Égarement

Publié le par Leonard Eliot

Cette chaleur
Cette lumière

Comment voulez-vous marcher droit
Sous cette pluie de flammes

Si je te regarde soleil
Ce n'est qu'à l'aube quand
Tes rayons descendent sur Venise
Comme des échelles de soie

Ce n'est qu'au crépuscule, soleil
Que je vois jusqu'à toi
Monter en ligne droite
des routes en aiguille

- Je joins les mains ou
Les mains dévoilées
Prie pour mon égarement

Et à midi, boussole de feu,
Étoile guidant, à midi,
Quel pays m'indiques-tu?
Quel nuage asséché
Vas-tu jeter sur moi?

- Rampant en éponge sur les pavés de l'Histoire
Suintant de jeunesse cravattée
Je t'implore
Pour mon égarement

Quel bout de ciel as-tu gardé pour moi?
L'eau monte, la mer couvre la terre,
Quelle part pour ma sueur dans l'eau de tes canaux?

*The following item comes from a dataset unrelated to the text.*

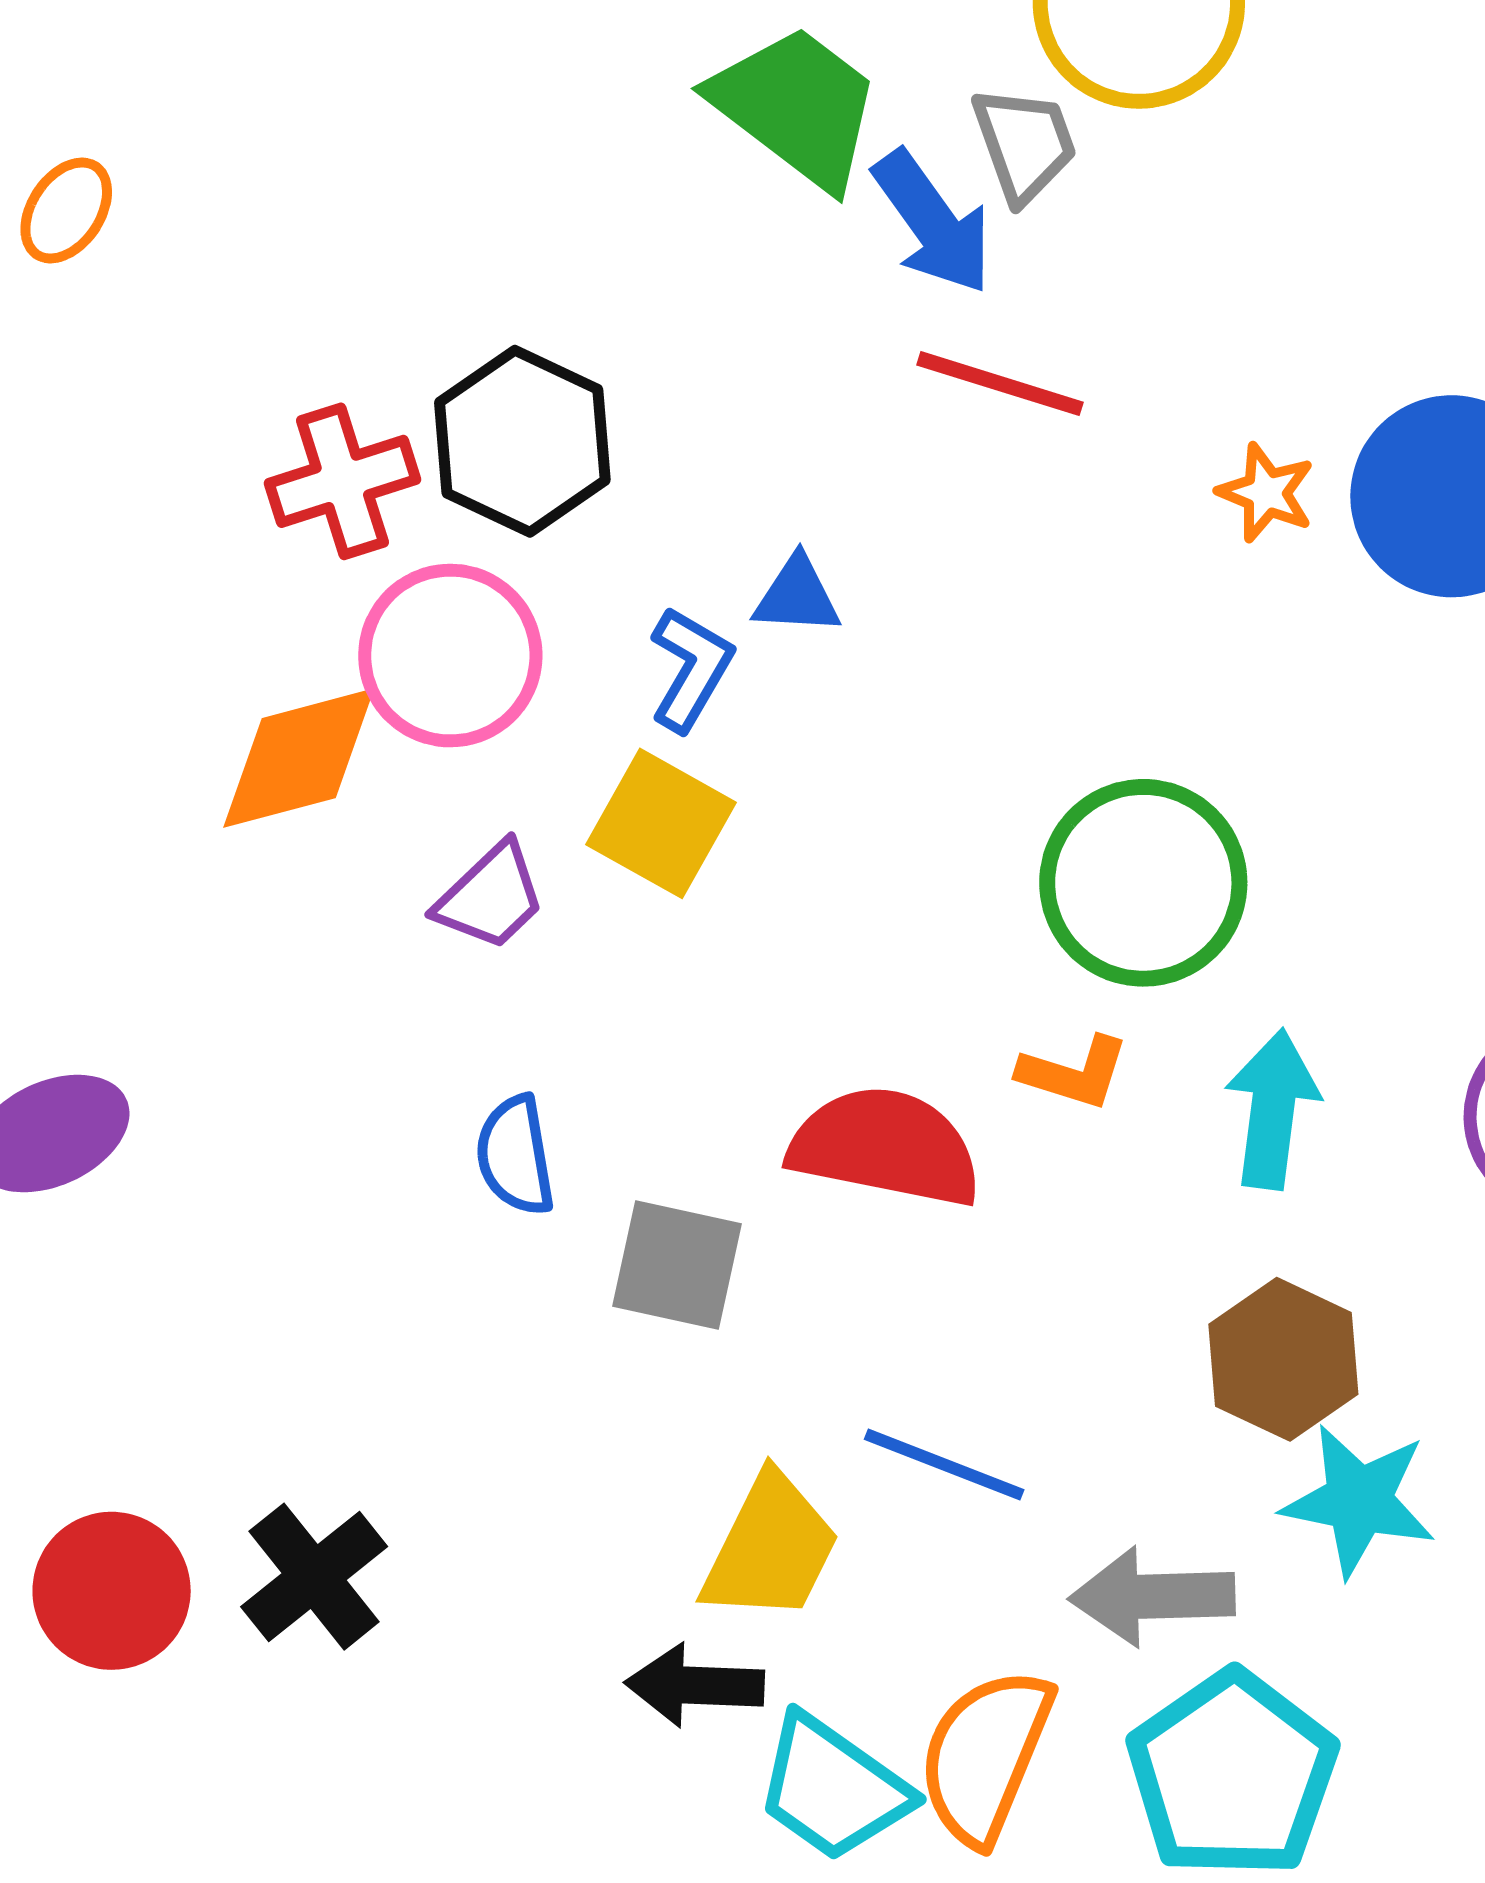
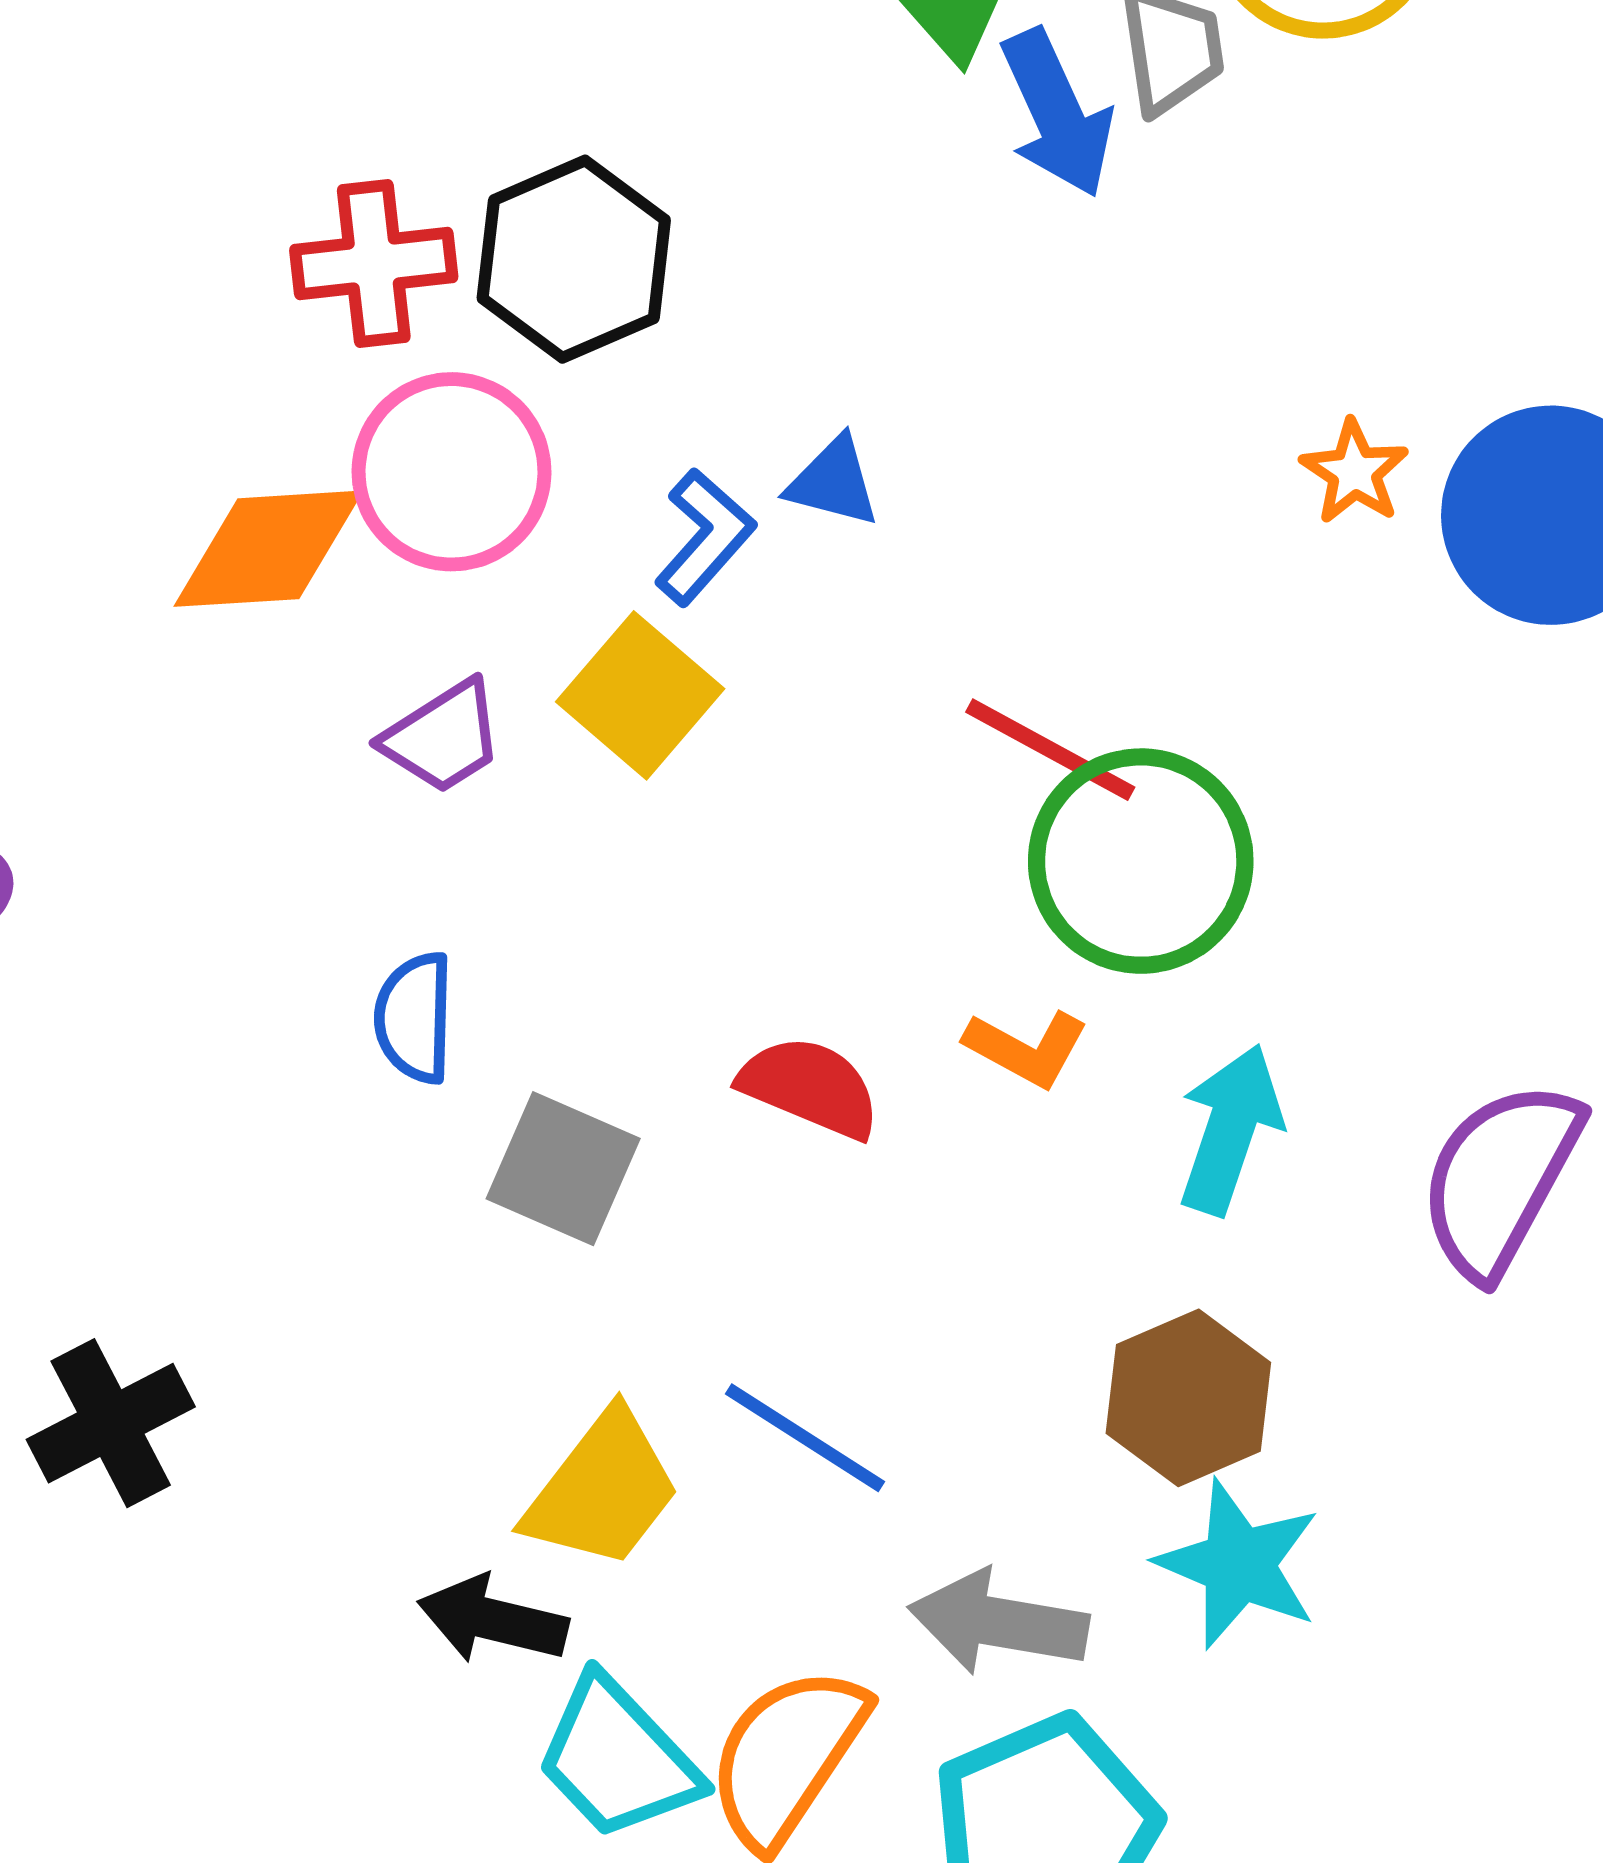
red line: (1000, 384) -> (1050, 750), moved
red semicircle: (885, 1147) -> (810, 1087), size x0.7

Un filet, une bulle éteinte,
Un chapeau vide sur une terre sans ombre
Un voile éteint au gré des flots
Et des sirènes pour endormir les songes

Sombre, à la dérive,
loin des forêts humides,
Mais sur les toits de verre,

Une lumière,
Une chaleur perfide

L'eau est devenue noire
Brune, mon amour
Et tes rayons, ma mère
Ont perdu leurs racines,
Et tes rayons, mon père,
Se noient dans les ronds des ondines.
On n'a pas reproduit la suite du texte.